Etre descendant d’une lignée d’horlogers de la vallée de Joux n’y a rien fait; Pierre Dubois n’avait pas prévu de travailler dans cette industrie. Il a donc laissé ses deux frères reprendre la fabrique familiale de mouvements mécaniques (Dubois Dépraz) et s’est tourné, lui, vers l’enseignement. «J’ai tenu une année comme prof de sport avant de comprendre que ce n’était pas pour moi», explique-t-il. Pierre Dubois remise alors le sport dans la catégorie «hobby» et reprend des études à HEC Lausanne. Sa deuxième vie démarre chez UBS, d’abord à Genève, puis à Zurich.

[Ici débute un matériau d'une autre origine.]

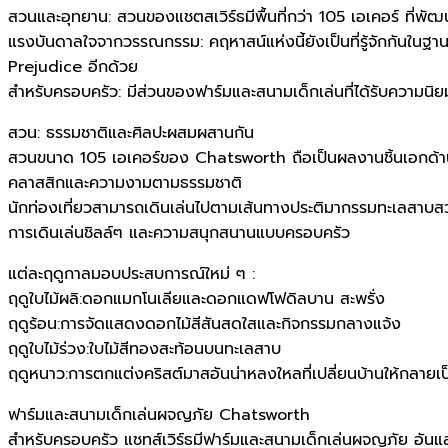
สวนและอุทยาน: สวนของแชตสเวิร์ธมีพื้นที่กว่า 105 เอเคอร์ ที่
แรงบันดาลใจจากวรรณกรรม: คฤหาสน์แห่งนี้ยังเป็นที่รู้จักกันในฐาน
Prejudice อีกด้วย
สำหรับครอบครัว: มีส่วนของฟาร์มและสนามเด็กเล่นที่ได้รับความนิ
สวน: ธรรมชาติและศิลปะผสมผสานกัน
สวนขนาด 105 เอเคอร์ของ Chatsworth ถือเป็นผลงานชิ้นเอกด้
คลาสสิกและความงามตามธรรมชาติ
นักท่องเที่ยวสามารถเดินเล่นไปตามเส้นทางประติมากรรมทะเลสาบส
การเดินเล่นชิลล์ๆ และความสนุกสนานแบบครอบครัว
แต่ละฤดูกาลมอบประสบการณ์ใหม่ ๆ :
ฤดูใบไม้ผลิ:ดอกแมกโนเลียและดอกแดฟโฟดิลบาน สะพรั่ง
ฤดูร้อน:การจัดแสดงดอกไม้สีสันสดใสและกิจกรรมกลางแจ้ง
ฤดูใบไม้ร่วง:ใบไม้สีทองสะท้อนบนทะเลสาบ
ฤดูหนาว:การตกแต่งคริสต์มาสอันน่าหลงใหลที่เปลี่ยนบ้านให้กลายเ
ฟาร์มและสนามเด็กเล่นผจญภัย Chatsworth
สำหรับครอบครัว แชทส์เวิร์ธมีฟาร์มและสนามเด็กเล่นผจญภัย อันแสน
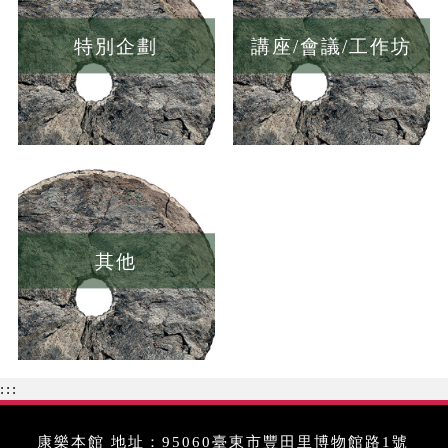
特別企劃
講座/會議/工作坊
其他
:::
康樂本館 地址：95060臺東市豐田里博物館路1號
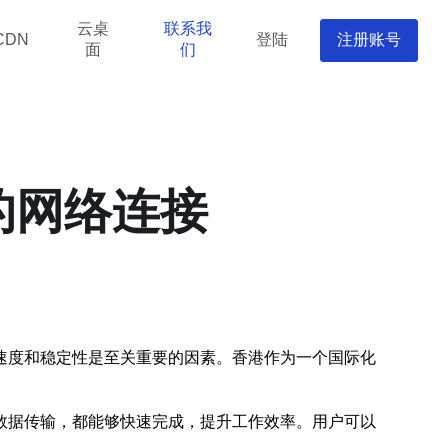
云桌
联系我
登陆
注册账号
CDN
面
们
的网络连接
速度和稳定性是至关重要的因素。香港作为一个国际化
数据传输，都能够快速完成，提升工作效率。用户可以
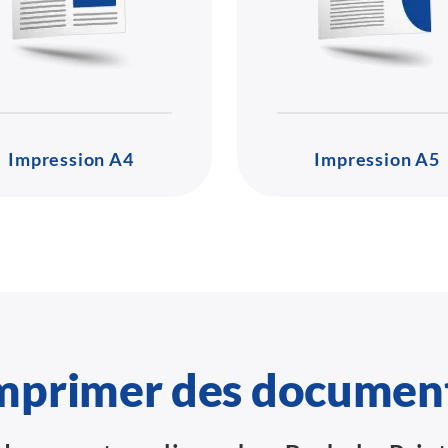
Impression A4
Impression A5
mprimer des documen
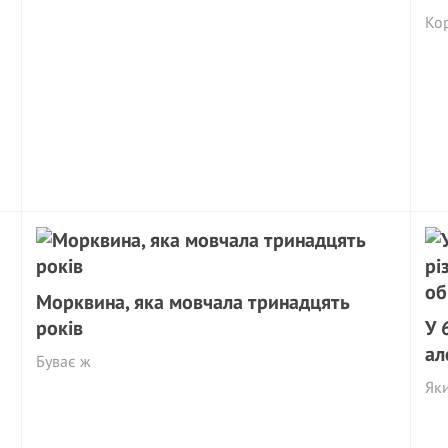
Ко
Морквина, яка мовчала тринадцять
років
У 
ал
Буває ж
Яки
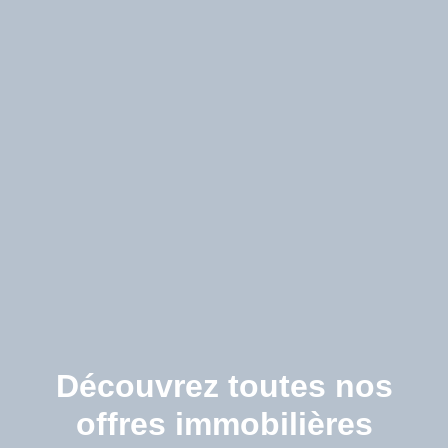
Découvrez toutes nos
offres immobilières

Mais l’horlogerie le rattrapera finalement en 1990, quand on vient proposer à cet enfant de la Vallée la direction des finances d’Audemars Piguet. Il y fera quatorze ans et manquera de peu le poste de numéro un. Il décide alors de se lancer en indépendant et fonde Pierre DeRoche. Pourquoi pas «Pierre Dubois», en fait? «Pour éviter d’être trop directement lié à l’entreprise familiale», répond-il.

Fondée en 2004, Pierre DeRoche produit aujourd’hui entre 200 et 250 pièces par année pour des prix courant de 10 000 à 24 000 francs. L’entreprise est installée dans l’ancienne maison des grands-parents du patron, au cœur de la vallée de Joux. Pierre Dubois et son épouse Carole – élue municipale de la commune du Chenit depuis février dernier – sont les deux seuls employés; la marque ne travaille qu’avec des partenaires extérieurs.

Pour ses mouvements, par exemple, elle s’appuie sans surprise sur Dubois Dépraz, toujours pilotée par les deux frères de Pierre Dubois. «Attention, en termes financiers, je paie mes mouvements comme n’importe quel autre client.» Un client comme les autres, à quelques détails près. «Le fait que le chef du bureau technique soit mon cousin germain est un avantage. Quand je lui envoie un mail, je sais que j’aurai une réponse rapide…»

La structure hyperlégère de Pierre DeRoche lui permet d’affronter l’actuel coup de froid plutôt sereinement. Mais les affaires sont rudes. Un exemple: «Historiquement, on réalisait en Russie près de la moitié de notre chiffre d’affaires. En 2015, on y a gagné 160 francs. Et en 2016, plus rien du tout.» Pierre Dubois se fait philosophe. «Le point positif, c’est qu’il n’y a plus que des bonnes nouvelles qui peuvent arriver de là-bas…» 
 


TNT Royal Retro GMT

Si le garde-temps que porte Pierre Dubois n’est pas le dernier modèle en date, cependant, «c’est un super ambassadeur de ce que l’on sait faire», assure le patron, notamment dans son affichage des secondes. C’est justement la particularité de la collection TNT: la présence de plusieurs petites aiguilles indiquant chacune des tranches de dix secondes autour du cadran.

Dans ce modèle plutôt imposant (la boîte possède un diamètre de 47,5 mm), il y a vingt secondes «mystérieuses» à 6h, ce qui permet l’affichage d’un second fuseau horaire. Ce dernier est réglable à la demi-heure près. «Vous pouvez donc vous rendre en Inde, en Iran ou au Venezuela», énumère Pierre Dubois dans un sourire. Le mouvement est conçu par Dubois Dépraz sur une base ETA 2892. A 23 220 francs, c’est l’une des montres en acier titane les plus chères de la collection de Pierre DeRoche.